Prototype pressurized 8 to 10 seat business airplane

The Cessna Model 620 was a prototype American pressurized eight to 10 seat business airplane powered by four piston engines and built by Cessna. The first flight was on 11 August 1956. Only one example (c/n 620, N620E) was built.

The airplane's model number is an inside joke, as it indicates the 620 is twice the airplane that a Cessna 310 is.

==Development==
The Cessna 620 was conceived as an executive transport with design goals that included all-weather capabilities, a pressurized and air-conditioned cabin, a multi-engine layout for safety, a reasonable price and 8 to 10 seats. The project commenced in September 1953, with first flight of the prototype, registered N620E (construction number 620) on 11 August 1956, the test pilots reporting that the aircraft had met its goals.
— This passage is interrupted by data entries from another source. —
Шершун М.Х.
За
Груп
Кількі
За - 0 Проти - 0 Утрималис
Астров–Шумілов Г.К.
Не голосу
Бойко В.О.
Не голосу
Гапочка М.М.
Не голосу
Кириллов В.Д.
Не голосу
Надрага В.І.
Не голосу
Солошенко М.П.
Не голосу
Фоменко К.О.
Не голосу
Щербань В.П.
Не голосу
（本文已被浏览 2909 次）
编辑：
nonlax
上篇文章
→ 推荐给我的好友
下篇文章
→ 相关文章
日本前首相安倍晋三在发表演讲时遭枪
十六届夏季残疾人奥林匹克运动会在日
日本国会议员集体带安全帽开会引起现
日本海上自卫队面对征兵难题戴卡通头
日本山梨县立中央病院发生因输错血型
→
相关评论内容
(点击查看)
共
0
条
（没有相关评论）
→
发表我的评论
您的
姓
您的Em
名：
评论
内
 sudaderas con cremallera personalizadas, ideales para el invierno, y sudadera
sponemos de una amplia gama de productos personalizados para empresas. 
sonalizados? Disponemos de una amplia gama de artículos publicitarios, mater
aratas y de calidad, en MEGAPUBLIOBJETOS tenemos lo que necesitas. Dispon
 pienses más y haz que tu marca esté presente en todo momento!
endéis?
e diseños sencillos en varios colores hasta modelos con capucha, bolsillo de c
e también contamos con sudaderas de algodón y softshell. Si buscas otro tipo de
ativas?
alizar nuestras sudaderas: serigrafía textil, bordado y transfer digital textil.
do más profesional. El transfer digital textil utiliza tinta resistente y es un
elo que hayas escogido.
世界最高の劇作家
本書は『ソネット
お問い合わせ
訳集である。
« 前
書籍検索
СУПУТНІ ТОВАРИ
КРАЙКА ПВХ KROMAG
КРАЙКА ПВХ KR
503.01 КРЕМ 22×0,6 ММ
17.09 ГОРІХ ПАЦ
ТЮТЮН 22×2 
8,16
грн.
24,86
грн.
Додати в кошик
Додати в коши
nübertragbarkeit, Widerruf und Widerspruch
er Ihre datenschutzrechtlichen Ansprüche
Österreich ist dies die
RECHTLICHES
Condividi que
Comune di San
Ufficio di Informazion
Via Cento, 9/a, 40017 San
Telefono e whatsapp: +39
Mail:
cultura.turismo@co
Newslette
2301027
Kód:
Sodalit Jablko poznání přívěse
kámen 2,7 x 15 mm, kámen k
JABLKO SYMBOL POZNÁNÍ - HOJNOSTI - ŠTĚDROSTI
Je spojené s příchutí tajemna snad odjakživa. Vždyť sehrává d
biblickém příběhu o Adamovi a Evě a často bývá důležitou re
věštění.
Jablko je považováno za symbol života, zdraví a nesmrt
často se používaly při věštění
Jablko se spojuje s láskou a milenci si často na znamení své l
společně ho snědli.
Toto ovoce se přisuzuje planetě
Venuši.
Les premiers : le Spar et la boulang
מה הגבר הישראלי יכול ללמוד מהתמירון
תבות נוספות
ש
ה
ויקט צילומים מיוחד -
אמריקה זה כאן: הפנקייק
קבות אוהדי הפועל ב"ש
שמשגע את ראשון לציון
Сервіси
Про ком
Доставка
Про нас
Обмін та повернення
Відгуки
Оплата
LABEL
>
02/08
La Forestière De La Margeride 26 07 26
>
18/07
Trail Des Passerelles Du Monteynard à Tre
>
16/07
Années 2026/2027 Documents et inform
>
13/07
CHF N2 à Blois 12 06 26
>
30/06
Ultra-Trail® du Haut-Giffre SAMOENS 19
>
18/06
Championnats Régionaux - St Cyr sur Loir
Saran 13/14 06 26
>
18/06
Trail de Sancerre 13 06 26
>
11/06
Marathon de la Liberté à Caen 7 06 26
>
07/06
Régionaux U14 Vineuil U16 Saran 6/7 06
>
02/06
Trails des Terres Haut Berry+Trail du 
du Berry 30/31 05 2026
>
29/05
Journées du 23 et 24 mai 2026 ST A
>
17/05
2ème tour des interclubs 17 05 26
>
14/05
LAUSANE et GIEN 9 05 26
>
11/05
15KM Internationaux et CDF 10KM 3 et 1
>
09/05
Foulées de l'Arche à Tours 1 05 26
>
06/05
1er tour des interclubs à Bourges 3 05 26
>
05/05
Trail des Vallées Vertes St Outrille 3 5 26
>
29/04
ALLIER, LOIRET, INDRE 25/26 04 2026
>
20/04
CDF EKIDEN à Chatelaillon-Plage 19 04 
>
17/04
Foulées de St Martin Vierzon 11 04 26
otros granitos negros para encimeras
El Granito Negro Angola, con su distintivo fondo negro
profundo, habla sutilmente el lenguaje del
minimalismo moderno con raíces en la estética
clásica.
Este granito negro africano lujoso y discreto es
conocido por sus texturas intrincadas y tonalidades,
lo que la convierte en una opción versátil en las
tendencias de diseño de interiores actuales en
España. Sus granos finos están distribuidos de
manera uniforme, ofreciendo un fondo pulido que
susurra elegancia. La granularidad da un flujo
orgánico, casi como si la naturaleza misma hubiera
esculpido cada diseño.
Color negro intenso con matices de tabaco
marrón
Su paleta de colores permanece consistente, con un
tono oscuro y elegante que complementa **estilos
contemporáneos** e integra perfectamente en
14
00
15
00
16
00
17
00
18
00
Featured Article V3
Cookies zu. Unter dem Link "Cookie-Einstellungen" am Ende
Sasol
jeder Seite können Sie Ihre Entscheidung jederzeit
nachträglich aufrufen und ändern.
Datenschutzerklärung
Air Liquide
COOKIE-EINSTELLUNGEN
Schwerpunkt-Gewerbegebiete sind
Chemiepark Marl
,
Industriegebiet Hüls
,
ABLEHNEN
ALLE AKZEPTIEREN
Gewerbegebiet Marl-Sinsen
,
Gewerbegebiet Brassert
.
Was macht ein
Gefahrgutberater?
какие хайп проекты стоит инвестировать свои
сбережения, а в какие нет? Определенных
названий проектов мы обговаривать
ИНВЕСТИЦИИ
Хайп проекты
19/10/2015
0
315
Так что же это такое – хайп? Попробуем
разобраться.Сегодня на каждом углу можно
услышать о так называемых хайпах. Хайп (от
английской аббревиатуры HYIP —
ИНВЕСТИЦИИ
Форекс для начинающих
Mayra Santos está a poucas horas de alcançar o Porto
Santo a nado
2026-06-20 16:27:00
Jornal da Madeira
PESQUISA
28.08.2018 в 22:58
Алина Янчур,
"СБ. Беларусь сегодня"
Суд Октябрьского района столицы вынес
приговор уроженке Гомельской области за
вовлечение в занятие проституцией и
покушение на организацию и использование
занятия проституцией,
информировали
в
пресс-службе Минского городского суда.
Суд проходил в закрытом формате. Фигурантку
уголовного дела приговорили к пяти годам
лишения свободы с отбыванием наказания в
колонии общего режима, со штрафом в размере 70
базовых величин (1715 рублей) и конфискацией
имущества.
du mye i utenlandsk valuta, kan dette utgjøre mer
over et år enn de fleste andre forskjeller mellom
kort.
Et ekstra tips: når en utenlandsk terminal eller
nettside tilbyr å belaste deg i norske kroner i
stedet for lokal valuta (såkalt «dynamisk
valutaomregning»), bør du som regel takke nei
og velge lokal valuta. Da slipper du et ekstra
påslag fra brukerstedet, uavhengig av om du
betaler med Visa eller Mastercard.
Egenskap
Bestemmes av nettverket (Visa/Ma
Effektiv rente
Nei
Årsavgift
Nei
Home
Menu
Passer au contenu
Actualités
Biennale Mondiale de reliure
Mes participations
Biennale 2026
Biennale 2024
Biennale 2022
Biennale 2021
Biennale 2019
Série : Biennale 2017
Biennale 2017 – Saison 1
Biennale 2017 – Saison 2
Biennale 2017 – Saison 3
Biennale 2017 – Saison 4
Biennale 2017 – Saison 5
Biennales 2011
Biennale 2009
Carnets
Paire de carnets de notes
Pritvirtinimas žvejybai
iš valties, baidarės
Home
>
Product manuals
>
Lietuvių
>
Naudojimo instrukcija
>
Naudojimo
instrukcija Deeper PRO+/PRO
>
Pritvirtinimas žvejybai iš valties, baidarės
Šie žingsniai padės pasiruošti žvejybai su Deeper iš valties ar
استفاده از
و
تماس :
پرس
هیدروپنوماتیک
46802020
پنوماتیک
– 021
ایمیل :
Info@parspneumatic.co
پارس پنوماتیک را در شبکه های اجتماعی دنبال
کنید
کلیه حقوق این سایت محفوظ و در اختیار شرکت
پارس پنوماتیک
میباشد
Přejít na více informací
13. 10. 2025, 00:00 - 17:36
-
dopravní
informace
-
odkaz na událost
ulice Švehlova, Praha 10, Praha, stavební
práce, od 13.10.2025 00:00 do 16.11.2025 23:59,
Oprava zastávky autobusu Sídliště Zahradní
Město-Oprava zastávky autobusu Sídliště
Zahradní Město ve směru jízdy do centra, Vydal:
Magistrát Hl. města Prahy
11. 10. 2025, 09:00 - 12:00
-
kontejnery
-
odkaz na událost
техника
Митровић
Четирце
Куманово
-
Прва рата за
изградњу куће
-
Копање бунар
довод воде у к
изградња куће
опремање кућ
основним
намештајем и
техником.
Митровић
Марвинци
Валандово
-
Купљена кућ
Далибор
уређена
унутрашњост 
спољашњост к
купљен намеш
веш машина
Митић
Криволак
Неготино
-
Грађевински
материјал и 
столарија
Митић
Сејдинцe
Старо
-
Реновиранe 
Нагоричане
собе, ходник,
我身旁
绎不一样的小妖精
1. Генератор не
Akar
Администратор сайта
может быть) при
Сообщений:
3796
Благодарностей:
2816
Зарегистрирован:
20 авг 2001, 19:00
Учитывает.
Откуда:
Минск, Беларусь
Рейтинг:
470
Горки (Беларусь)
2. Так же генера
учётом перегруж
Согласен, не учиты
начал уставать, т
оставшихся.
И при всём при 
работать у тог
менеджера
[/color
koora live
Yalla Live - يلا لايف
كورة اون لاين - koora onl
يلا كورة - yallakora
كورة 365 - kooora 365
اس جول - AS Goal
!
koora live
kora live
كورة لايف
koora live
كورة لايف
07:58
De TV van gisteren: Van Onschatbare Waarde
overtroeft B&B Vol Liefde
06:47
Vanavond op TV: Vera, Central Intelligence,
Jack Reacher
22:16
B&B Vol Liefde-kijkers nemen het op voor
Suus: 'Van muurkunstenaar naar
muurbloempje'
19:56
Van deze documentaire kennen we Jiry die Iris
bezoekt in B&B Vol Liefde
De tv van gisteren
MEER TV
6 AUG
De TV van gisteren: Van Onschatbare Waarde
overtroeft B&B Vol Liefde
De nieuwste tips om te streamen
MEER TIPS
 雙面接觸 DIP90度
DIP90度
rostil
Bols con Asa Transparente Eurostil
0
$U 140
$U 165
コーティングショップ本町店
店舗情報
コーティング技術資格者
With the airlines set to re-equip with the then-new jet airliners, Cessna management identified that surplus propeller-driven airliners would soon flood the used aircraft market, driving prices down. A cost analysis indicated that the model 620 would be smaller and cost more than the surplus airliners and thus was not economically viable. The project was cancelled in October 1957, one aircraft having been completed. The airplane was eventually sold for scrap.

A promotional film titled Eye to the Sky was produced as a recruiting tool for new engineers. The 620 was canceled the day after it was first shown to students at Wichita State University.